The influence of the ATPIII guidelines and focus on LDL and TG therapy is also reflected in the number of dispensed prescriptions with atorvastatin, simvastatin, rosuvastatin, simvastatin/ezetimibe combination, ezetimibe, and fenofibrate all listed in the top 50 in 2008 and niacin listed at 151.22 Another possibility is that therapy with statins and other cholesterol medications is thought to increase HDL sufficiently. However it has been shown in several of the trials discussed above as well as the FIELDS study that high-dose statins and other cholesterol medications do not significantly increase HDL concentrations.3,13,20,21,23,24

Additional reasons for the low-incidence of niacin initiation could be the side effect of flushing and the increase in serum glucose in diabetic patients. It is important to mention that flushing was rarely a cause for dropout in trials using extended-release niacin.25 Secondly, the increase in serum glucose is low (4 to 5%) and transient.25,26 These changes in blood glucose levels are considered to be safe by the American Heart Association, National Lipid Association, American Diabetes Association, and National Cholesterol Education Program and furthermore suggest the cardiovascular benefits may outweigh the risks.19,27-29

This study had several limitations. First, a lipid panel was not obtained on over 40% of AMI patients, and this missing data could have altered the results. All data was collected from the electronic database, some patients may have been wrongfully excluded or included due to missing information that could have been obtained from a paper chart review. Another perceived limitation could be the inaccuracy of lipid panels in the time frame surrounding an AMI.

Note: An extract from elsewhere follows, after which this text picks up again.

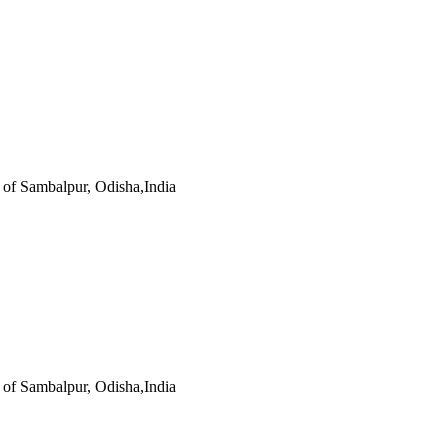
s of Sambalpur, Odisha,India
s of Sambalpur, Odisha,India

There has been some controversy in the past regarding the measurement of lipids outside of the 24 hour period post acute coronary syndrome as suggested by the American College of Cardiology/American Heart Association (ACC/AHA).30,31 This is due to the believed transient decline in serum lipid levels occurring after the 24 hour mark and potentially persisting for nearly a year.32-36 Data by Pitt B, et al. published after the ACC/AHA guidelines has shown lipid levels are stable within the 96 hour window post AMI.17 The contradictory finding is likely due to the weakness of previous trials assessing calculated serum lipid levels within this time frame. Strengths of the more recent trial include a more robust study population; more than double the number of patients of the previously referenced studies combined, prospective design, direct lipid measurements, and contemporary medical practice. Measuring LDL directly as opposed to calculating eliminates falsely elevated LDL in non-fasting patients due to elevated triglyceride levels.37 Contemporary medicine is an important distinction when considering the advancement of percutaneous coronary interventions and thrombolytic therapy because the extent of lipid alteration has been directly correlated to the extent of myocardial necrosis.34 Based on the strength of this evidence we chose to include serum lipid measurements up to 96 hours in our study.

CONCLUSIONS

This study supports a need to address low HDL in residual risk patients. The direct relationship between HDL and CVE needs to be further investigated in prospective, randomized trials. The AIM-HIGH and HPS2-THRIVE trials will help to elucidate this correlation. However while awaiting these results, physicians and pharmacists can potentially impact patient outcomes by identifying these residual risk patients and appropriately addressing their HDL.